● **Task to complete**:
Transcribe exactly, and only, the lines from the one with "Touch Lamination 4 Pack Beverage Carrier" through the end of the records below, including both of those lines. Skip all pictures.

● **Page images and extracted text**:

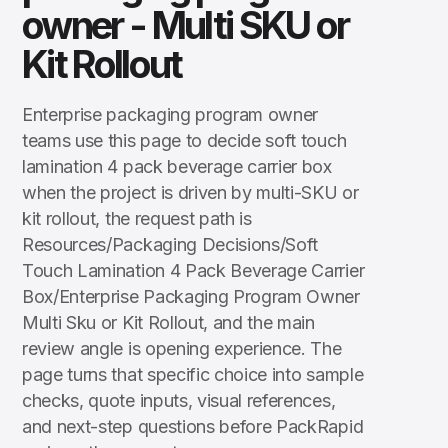
owner - Multi SKU or
Kit Rollout
Enterprise packaging program owner
teams use this page to decide soft touch
lamination 4 pack beverage carrier box
when the project is driven by multi-SKU or
kit rollout, the request path is
Resources/Packaging Decisions/Soft
Touch Lamination 4 Pack Beverage Carrier
Box/Enterprise Packaging Program Owner
Multi Sku or Kit Rollout, and the main
review angle is opening experience. The
page turns that specific choice into sample
checks, quote inputs, visual references,
and next-step questions before PackRapid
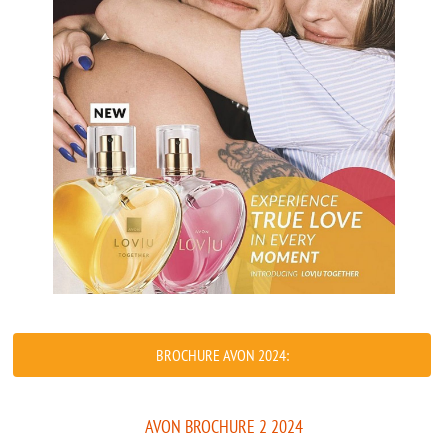
BROCHURE AVON 2024:
AVON BROCHURE 2 2024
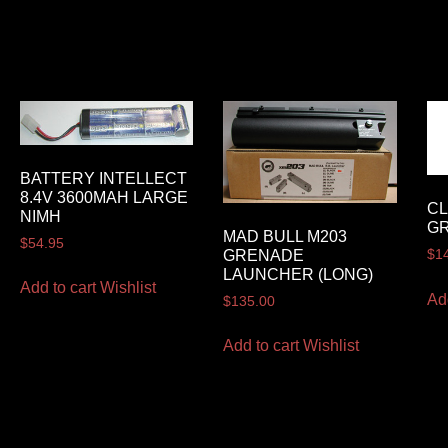
BATTERY INTELLECT
8.4V 3600MAH LARGE
CL
NIMH
GR
MAD BULL M203
$
54.95
GRENADE
$
1
LAUNCHER (LONG)
Add to cart
Wishlist
Ad
$
135.00
Add to cart
Wishlist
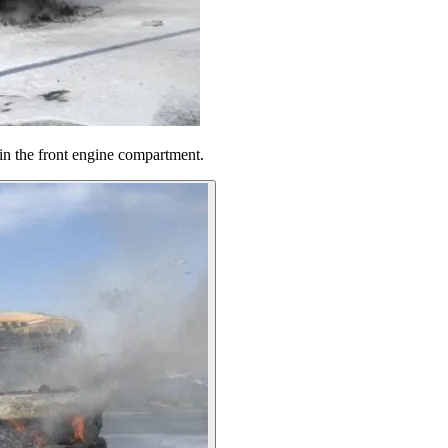
in the front engine compartment.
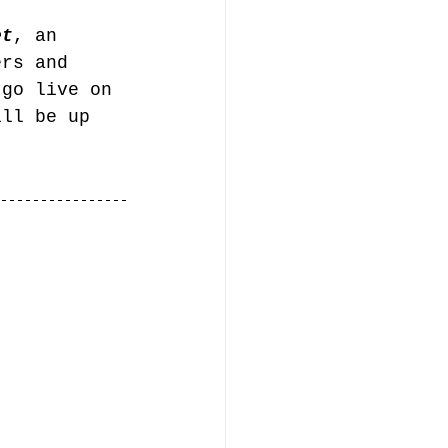
et
, an 
ers and 
 go live on 
ill be up 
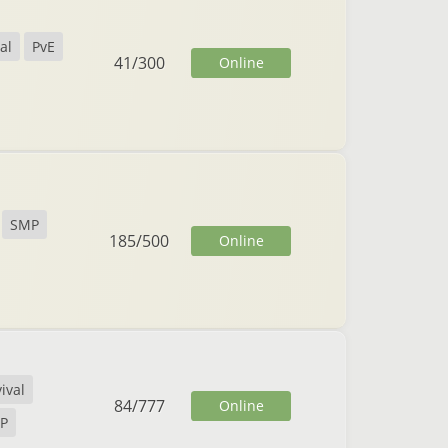
al
PvE
41
/
300
Online
SMP
185
/
500
Online
ival
84
/
777
Online
vP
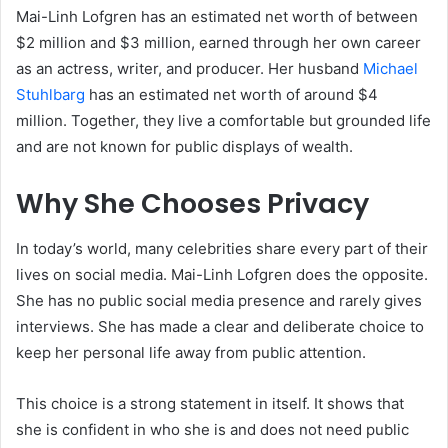
Mai-Linh Lofgren has an estimated net worth of between
$2 million and $3 million, earned through her own career
as an actress, writer, and producer. Her husband
Michael
Stuhlbarg
has an estimated net worth of around $4
million. Together, they live a comfortable but grounded life
and are not known for public displays of wealth.
Why She Chooses Privacy
In today’s world, many celebrities share every part of their
lives on social media. Mai-Linh Lofgren does the opposite.
She has no public social media presence and rarely gives
interviews. She has made a clear and deliberate choice to
keep her personal life away from public attention.
This choice is a strong statement in itself. It shows that
she is confident in who she is and does not need public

● **Answer to the problem**:
Touch Lamination 4 Pack Beverage Carrier
Box/Enterprise Packaging Program Owner
Multi Sku or Kit Rollout, and the main
review angle is opening experience. The
page turns that specific choice into sample
checks, quote inputs, visual references,
and next-step questions before PackRapid
BROCHURE AVON 2024:
AVON BROCHURE 2 2024
BATTERY INTELLECT
8.4V 3600MAH LARGE
CL
NIMH
GR
MAD BULL M203
$
54.95
GRENADE
$
1
LAUNCHER (LONG)
Add to cart
Wishlist
Ad
$
135.00
Add to cart
Wishlist
in the front engine compartment.
et
, an 
ers and 
 go live on 
ill be up 
al
PvE
41
/
300
Online
SMP
185
/
500
Online
ival
84
/
777
Online
vP
Mai-Linh Lofgren has an estimated net worth of between
$2 million and $3 million, earned through her own career
as an actress, writer, and producer. Her husband
Michael
Stuhlbarg
has an estimated net worth of around $4
million. Together, they live a comfortable but grounded life
and are not known for public displays of wealth.
Why She Chooses Privacy
In today’s world, many celebrities share every part of their
lives on social media. Mai-Linh Lofgren does the opposite.
She has no public social media presence and rarely gives
interviews. She has made a clear and deliberate choice to
keep her personal life away from public attention.
This choice is a strong statement in itself. It shows that
she is confident in who she is and does not need public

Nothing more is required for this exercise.